OCT 11, 2010 – 12:00AM
Don’t get me wrong here: I don’t think I deserve a cookie of gratitude, nor am I lobbying for a Gus Goodguy Award, but I have been known to contribute to the upkeep of our fair city’s roadways.
It’s nothing major, mind you.
I’ve called in especially egregious potholes and reported malfunctioning street lights, and I’ve done my share of some light lifting when it comes to keeping the pavement clear of potentially dangerous detritus.
In some cases, the act is more altruistic than others. I’ve dragged several downed tree limbs to the side of the road, for instance, simply because it’s easier for me to throw the bike to the ground and move the offending wood than it would be for a passing motorist, for example, to park, get out, drag, get back in the car, drive off.
But most of the time, I’m a selfish bugger. Most of the hazards are hazardous to me, too, so by taking action I’m trying to save my own bacon. Or rubber.
Occasionally, though, the act of removing the danger is just as dangerous as the hazard itself.
The other day, I was riding home from my son’s school when I looked down and saw a huge nail — seven inches or so long — in the one tiny stretch of bike lane on our regular ride. I didn’t want to toss it in the nearest yard — mowing shrapnel, doncha know — or kick it to the curb, so I scooped it up and rode the rest of the way home with it in my left hand.
At one point, I rose out of the saddle and noticed my left knee was coming precariously close to the nail’s business end. I thought about what might happen if I had wiped out — “Well, doc, I was riding with this metal spike, see, and crashed, which is why it’s protruding from my skull; won’t you please remove it?” — and decided maybe it wasn’t such a great idea.
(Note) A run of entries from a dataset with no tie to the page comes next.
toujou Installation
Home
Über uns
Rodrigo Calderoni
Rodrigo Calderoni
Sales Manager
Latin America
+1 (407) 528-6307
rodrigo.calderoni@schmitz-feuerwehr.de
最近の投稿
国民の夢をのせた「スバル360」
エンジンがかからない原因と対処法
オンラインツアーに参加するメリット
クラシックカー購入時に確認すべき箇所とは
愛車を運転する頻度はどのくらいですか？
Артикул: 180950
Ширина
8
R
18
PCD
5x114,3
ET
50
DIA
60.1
Similarly, I encounter three box-knife blades on one of my regular commute routes, and short of carrying a sharps container with me, I can’t figure a good way to lug them home for a proper disposal.
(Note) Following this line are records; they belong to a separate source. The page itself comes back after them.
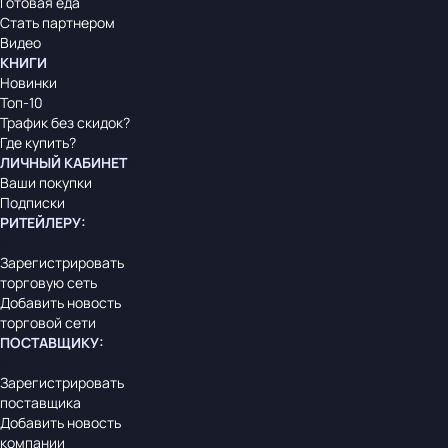
Готовая еда
Стать партнером
Видео
КНИГИ
Новинки
Топ-10
Трафик без скидок?
Где купить?
ЛИЧНЫЙ КАБИНЕТ
Ваши покупки
Подписки
РИТЕЙЛЕРУ
:
Зарегистрировать
торговую сеть
Добавить новость
торговой сети
ПОСТАВЩИКУ
:
Зарегистрировать
поставщика
Добавить новость
компании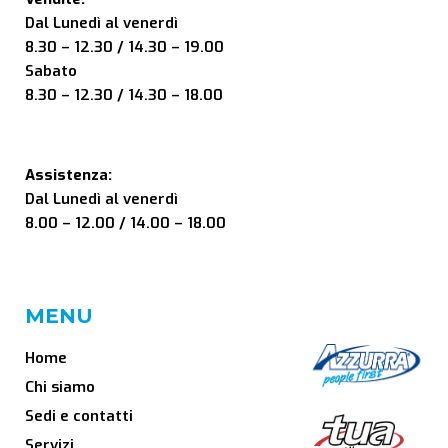
Dal Lunedì al venerdì
8.30 – 12.30 / 14.30 – 19.00
Sabato
8.30 – 12.30 / 14.30 – 18.00
Assistenza:
Dal Lunedì al venerdì
8.00 – 12.00 / 14.00 – 18.00
MENU
Home
Chi siamo
Sedi e contatti
Servizi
Same deal with broken glass, which I’ve been known to sweep out of the middle of roads and paved paths to avoid dreaded flats.
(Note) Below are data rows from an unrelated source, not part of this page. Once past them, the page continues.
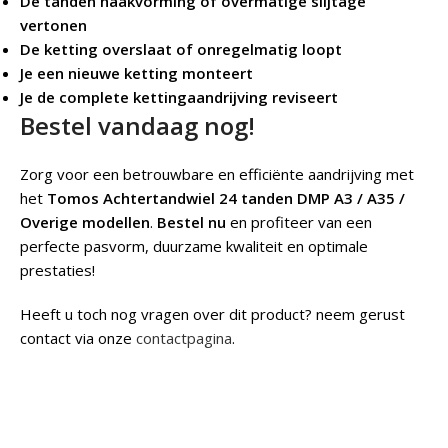
De tanden haakvorming of overmatige slijtage
vertonen
De ketting overslaat of onregelmatig loopt
Je een nieuwe ketting monteert
Je de complete kettingaandrijving reviseert
Bestel vandaag nog!
Zorg voor een betrouwbare en efficiënte aandrijving met
het
Tomos Achtertandwiel 24 tanden DMP A3 / A35 /
Overige modellen
.
Bestel nu
en profiteer van een
perfecte pasvorm, duurzame kwaliteit en optimale
prestaties!
Heeft u toch nog vragen over dit product? neem gerust
contact via onze
contactpagina
.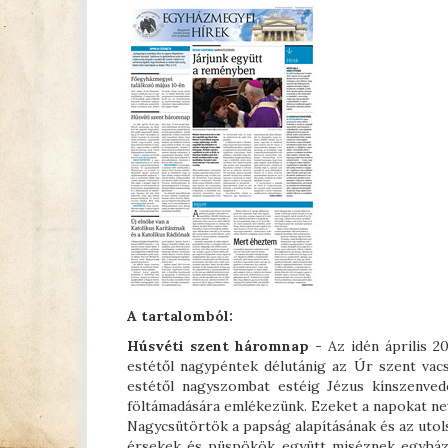
A tartalomból:
Húsvéti szent háromnap
- Az idén április 2
estétől nagypéntek délutánig az Úr szent vac
estétől nagyszombat estéig Jézus kínszenved
föltámadására emlékezünk. Ezeket a napokat n
Nagycsütörtök a papság alapításának és az ut
érsekek és püspökök együtt miséznek egyházme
In the spirit of the upcoming Halloween holiday, I’ve begun to wonder if maybe I shouldn’t plan ahead and incorporate some of the dangers into an on-bike costume.
Shove the blades through a leather glove, get a striped sweater and a hat and — voila! — Freddy Krueger.
A headband, a couple of splashes of fake blood and the aforementioned nail from hell could become the classic spike-through-the-head gag.
A handful of broken glass, especially the bottleneck, and I’m a mean drunk: “I’ll cut you man! I’ll cut you!”
Or scoop up a handful of the fasteners I find strewn all over our street, stick ’em in a thick rubber mask, zip up some black pleather and I’m Pinhead from the Hellraiser franchise.
Or I could continue to ride inappropriately with all manner of pointy things, suffer a simple crash, and I would be the Bloody Stupid Biker Who Doesn’t Have Sense Enough Not To Ride With Sharp Stuff.